もちろん、彦星と織姫は離れ離れになります。
そこで天帝が
「心を入れ替え、懸命に仕事をすると言うのなら1年に1度、7月7日の夜に彦星と会うことを許してやる。」
と、一つの条件を申し渡しました。
織姫にとって彦星と離れて暮らすという事は、身を引き裂かれるようにとても悲しく、涙を流してばかりでした。
けれど天帝に逆らう事など出来ず、彦星に別れを告げると、織姫は天の川の東に帰って行きました。
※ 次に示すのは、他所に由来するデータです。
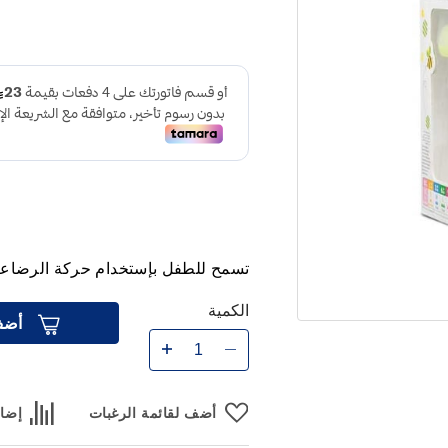
تسمح للطفل بإستخدام حركة الرضاعة ا
الكمية
أضف
أضف لقائمة الرغبات
إضاف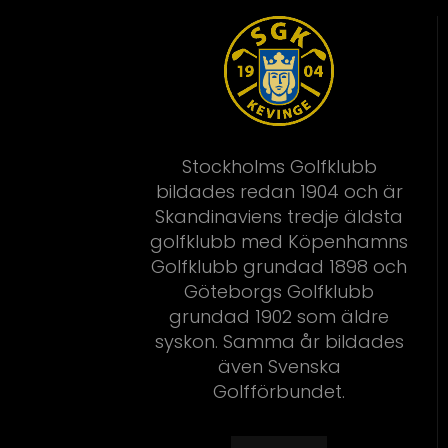
Stockholms Golfklubb
bildades redan 1904 och är
Skandinaviens tredje äldsta
golfklubb med Köpenhamns
Golfklubb grundad 1898 och
Göteborgs Golfklubb
grundad 1902 som äldre
syskon. Samma år bildades
även Svenska
Golfförbundet.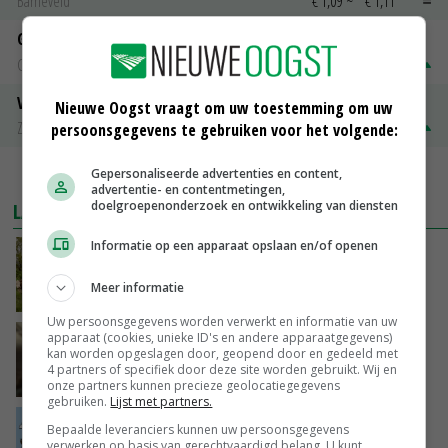
Barneveld
€ 1,09
~
€ 1,11
Gerst
Groningen
€ 197,00
€ 2,00
Volle melkpoeder
Nieuwe Oogst vraagt om uw toestemming om uw
Zuivel NL
€ 345,00
€ 20,00
persoonsgegevens te gebruiken voor het volgende:
Gepersonaliseerde advertenties en content,
MEER MARKTPRIJZEN
advertentie- en contentmetingen,
doelgroepenonderzoek en ontwikkeling van diensten
LAATSTE NIEUWS
Informatie op een apparaat opslaan en/of openen
Hoeve Schaffersberg: basis voor vindingrijke
verbreders
Meer informatie
VANDAAG, 06:05
Uw persoonsgegevens worden verwerkt en informatie van uw
apparaat (cookies, unieke ID's en andere apparaatgegevens)
‘Samenwerking A-ware en Amalthea gaat
kan worden opgeslagen door, geopend door en gedeeld met
zorgen voor meer balans’
4 partners of specifiek door deze site worden gebruikt. Wij en
08-08-2026
onze partners kunnen precieze geolocatiegegevens
gebruiken.
Lijst met partners.
Internationale vraag naar geitenzuivel blijft
Bepaalde leveranciers kunnen uw persoonsgegevens
groot: Nederland in Europese top
verwerken op basis van gerechtvaardigd belang. U kunt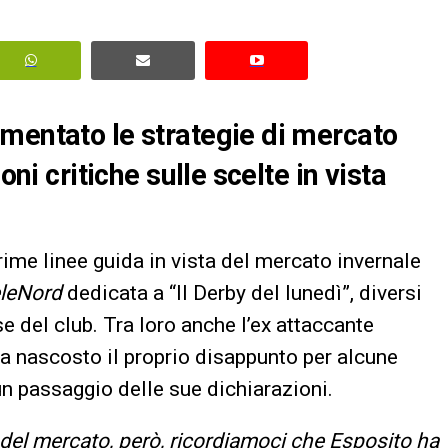
mentato le strategie di mercato
oni critiche sulle scelte in vista
rime linee guida in vista del mercato invernale
leNord
dedicata a “Il Derby del lunedì”, diversi
e del club. Tra loro anche l’ex attaccante
a nascosto il proprio disappunto per alcune
un passaggio delle sue dichiarazioni.
del mercato, però, ricordiamoci che Esposito ha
それから、自分の行いを反省した織姫は年に1度…彦星との再会を励みにしながら
またはた織りに精を出すようになりました。
彦星も織姫と思いは同じで
懸命に働き…7月7日を心待ちにする毎日を過ごしました。
こうして、彦星と織姫は仕事に励みつつ、互いを想いながら
指折り数え7月7日の夜――。
ところが、待ち焦がれた7月7日に雨が降ると、天の川の水かさが増し、織姫は岸を渡ることが出来ません。
2人は天の川の東と西の岸辺にたたずみ、水かさの増した天の川を見つめながら
お互いを想い、会えない切なさに涙を流すのでした。